• TASK REQUIREMENTS
The data below is to be output in full, unchanged.

• SUPPLIED ENTRIES

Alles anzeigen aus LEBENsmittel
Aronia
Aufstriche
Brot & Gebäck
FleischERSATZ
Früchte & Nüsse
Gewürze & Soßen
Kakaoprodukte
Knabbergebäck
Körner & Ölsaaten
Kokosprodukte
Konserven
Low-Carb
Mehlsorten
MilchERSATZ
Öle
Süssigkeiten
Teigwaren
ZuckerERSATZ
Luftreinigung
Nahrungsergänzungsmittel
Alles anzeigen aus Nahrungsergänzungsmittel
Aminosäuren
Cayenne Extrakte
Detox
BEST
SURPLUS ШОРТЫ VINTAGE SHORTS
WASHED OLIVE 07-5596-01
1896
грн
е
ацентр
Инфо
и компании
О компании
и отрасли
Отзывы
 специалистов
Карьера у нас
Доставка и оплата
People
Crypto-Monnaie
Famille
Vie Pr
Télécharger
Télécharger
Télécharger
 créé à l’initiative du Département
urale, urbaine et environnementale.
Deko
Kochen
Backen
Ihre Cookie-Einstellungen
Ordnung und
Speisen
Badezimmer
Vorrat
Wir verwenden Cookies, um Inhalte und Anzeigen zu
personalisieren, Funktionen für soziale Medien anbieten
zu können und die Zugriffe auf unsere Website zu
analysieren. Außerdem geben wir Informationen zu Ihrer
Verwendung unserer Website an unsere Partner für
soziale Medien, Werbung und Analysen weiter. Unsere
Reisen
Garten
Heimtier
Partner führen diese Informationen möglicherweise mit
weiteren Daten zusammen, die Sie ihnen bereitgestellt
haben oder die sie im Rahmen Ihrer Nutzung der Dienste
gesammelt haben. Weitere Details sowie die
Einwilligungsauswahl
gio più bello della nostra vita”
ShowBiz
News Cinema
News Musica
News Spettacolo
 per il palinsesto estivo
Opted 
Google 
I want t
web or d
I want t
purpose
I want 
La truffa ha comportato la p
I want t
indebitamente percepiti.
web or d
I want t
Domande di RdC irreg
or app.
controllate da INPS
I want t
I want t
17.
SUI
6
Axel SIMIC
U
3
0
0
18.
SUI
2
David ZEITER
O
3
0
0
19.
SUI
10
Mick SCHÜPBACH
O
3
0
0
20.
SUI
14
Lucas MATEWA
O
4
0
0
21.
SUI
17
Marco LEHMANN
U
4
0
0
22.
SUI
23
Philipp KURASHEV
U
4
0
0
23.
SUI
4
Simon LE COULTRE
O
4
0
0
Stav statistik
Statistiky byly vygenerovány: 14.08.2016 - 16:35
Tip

• ANSWER TO THE EXERCISE
Alles anzeigen aus LEBENsmittel
Aronia
Aufstriche
Brot & Gebäck
FleischERSATZ
Früchte & Nüsse
Gewürze & Soßen
Kakaoprodukte
Knabbergebäck
Körner & Ölsaaten
Kokosprodukte
Konserven
Low-Carb
Mehlsorten
MilchERSATZ
Öle
Süssigkeiten
Teigwaren
ZuckerERSATZ
Luftreinigung
Nahrungsergänzungsmittel
Alles anzeigen aus Nahrungsergänzungsmittel
Aminosäuren
Cayenne Extrakte
Detox
BEST
SURPLUS ШОРТЫ VINTAGE SHORTS
WASHED OLIVE 07-5596-01
1896
грн
е
ацентр
Инфо
и компании
О компании
и отрасли
Отзывы
 специалистов
Карьера у нас
Доставка и оплата
People
Crypto-Monnaie
Famille
Vie Pr
Télécharger
Télécharger
Télécharger
 créé à l’initiative du Département
urale, urbaine et environnementale.
Deko
Kochen
Backen
Ihre Cookie-Einstellungen
Ordnung und
Speisen
Badezimmer
Vorrat
Wir verwenden Cookies, um Inhalte und Anzeigen zu
personalisieren, Funktionen für soziale Medien anbieten
zu können und die Zugriffe auf unsere Website zu
analysieren. Außerdem geben wir Informationen zu Ihrer
Verwendung unserer Website an unsere Partner für
soziale Medien, Werbung und Analysen weiter. Unsere
Reisen
Garten
Heimtier
Partner führen diese Informationen möglicherweise mit
weiteren Daten zusammen, die Sie ihnen bereitgestellt
haben oder die sie im Rahmen Ihrer Nutzung der Dienste
gesammelt haben. Weitere Details sowie die
Einwilligungsauswahl
gio più bello della nostra vita”
ShowBiz
News Cinema
News Musica
News Spettacolo
 per il palinsesto estivo
Opted 
Google 
I want t
web or d
I want t
purpose
I want 
La truffa ha comportato la p
I want t
indebitamente percepiti.
web or d
I want t
Domande di RdC irreg
or app.
controllate da INPS
I want t
I want t
17.
SUI
6
Axel SIMIC
U
3
0
0
18.
SUI
2
David ZEITER
O
3
0
0
19.
SUI
10
Mick SCHÜPBACH
O
3
0
0
20.
SUI
14
Lucas MATEWA
O
4
0
0
21.
SUI
17
Marco LEHMANN
U
4
0
0
22.
SUI
23
Philipp KURASHEV
U
4
0
0
23.
SUI
4
Simon LE COULTRE
O
4
0
0
Stav statistik
Statistiky byly vygenerovány: 14.08.2016 - 16:35
Tip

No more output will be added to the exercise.